Septic Prepatellar Bursitis due to Mycobacterium Massiliense
Author(s) -
Fred Ko,
Krystina L. Woods,
Christine Stavropoulos
Publication year - 2020
Publication title -
journal of scientific innovation in medicine
Language(s) - English
Resource type - Journals
ISSN - 2579-0153
DOI - 10.29024/jsim.58
Subject(s) - bursitis , medicine , mycobacterium avium complex , surgery
Background A man in his forties presented with pain, erythema, edema of his left knee. Four months prior to admission, patient suffered a left Achilles tendon rupture and was using an immobilization boot for 2 months. During that time patient had not noted any fever, chills or constitutional symptoms, but after the boot was removed, he was diagnosed with left knee bursitis and underwent drainage three times as outpatient with negative fluid cultures and with intra-articular steroids injection. Additionally patient was treated with oral doxycyline 100 mg every 12 hours for 5 days without clinical improvement.

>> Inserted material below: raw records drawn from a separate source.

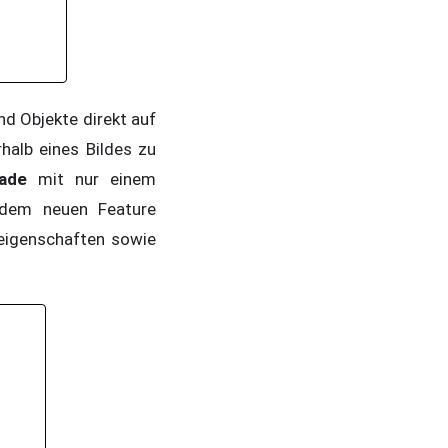
d Objekte direkt auf
halb eines Bildes zu
fade
mit nur einem
 dem neuen Feature
leigenschaften sowie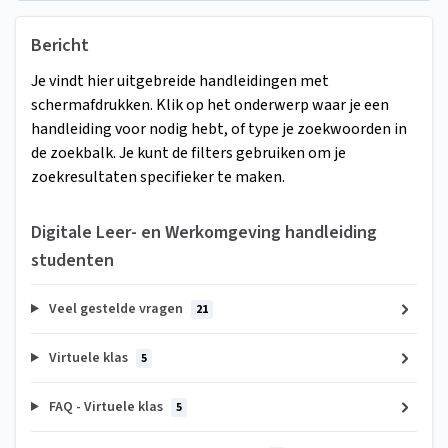
Bericht
Je vindt hier uitgebreide handleidingen met
schermafdrukken. Klik op het onderwerp waar je een
handleiding voor nodig hebt, of type je zoekwoorden in
de zoekbalk. Je kunt de filters gebruiken om je
zoekresultaten specifieker te maken.
Digitale Leer- en Werkomgeving handleiding
studenten
Veel gestelde vragen
21
Virtuele klas
5
FAQ - Virtuele klas
5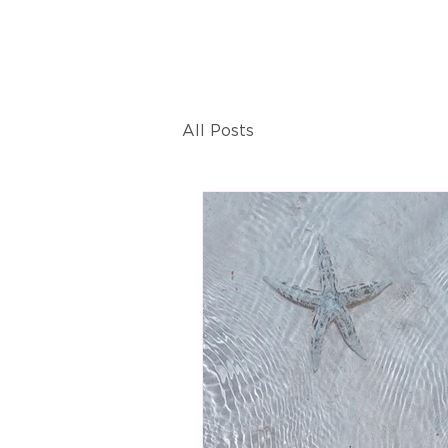
All Posts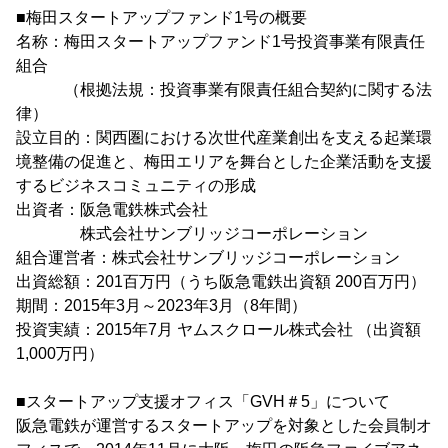
■梅田スタートアップファンド1号の概要
名称：梅田スタートアップファンド1号投資事業有限責任
組合
（根拠法規：投資事業有限責任組合契約に関する法
律）
設立目的：関西圏における次世代産業創出を支える起業環
境整備の促進と、梅田エリアを舞台とした企業活動を支援
するビジネスコミュニティの形成
出資者：阪急電鉄株式会社
株式会社サンブリッジコーポレーション
組合運営者：株式会社サンブリッジコーポレーション
出資総額：201百万円（うち阪急電鉄出資額 200百万円）
期間：2015年3月～2023年3月（8年間）
投資実績：2015年7月 ヤムスクロール株式会社 （出資額
1,000万円）
■スタートアップ支援オフィス「GVH＃5」について
阪急電鉄が運営するスタートアップを対象とした会員制オ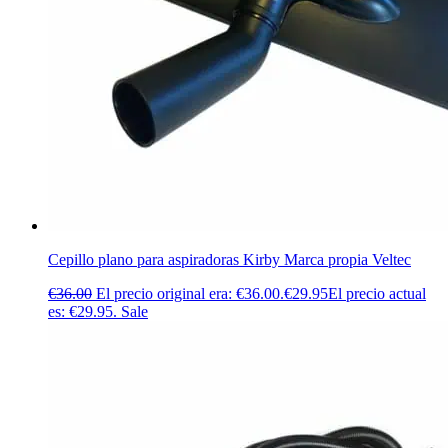
Cepillo plano para aspiradoras Kirby Marca propia Veltec
€
36.00
El precio original era: €36.00.
€
29.95
El precio actual
es: €29.95.
Sale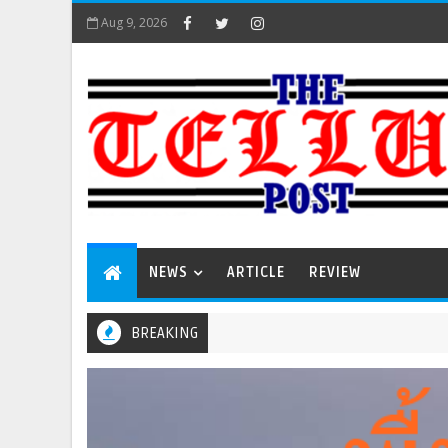
Aug 9, 2026
NEWS
ARTICLE
REVIEW
BREAKING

His past medical history was significant for hypertension, hyperlipidemia and obstructive sleep apnea. Patient had a past surgical history of inguinal hernia repair and septoplasty. Patient had no known allergies. His social history was negative for smoking, alcohol or substance abuse. Patient worked in an office-based job, had a dog at home and had travelled to Puerto Rico 3 weeks prior to his admission.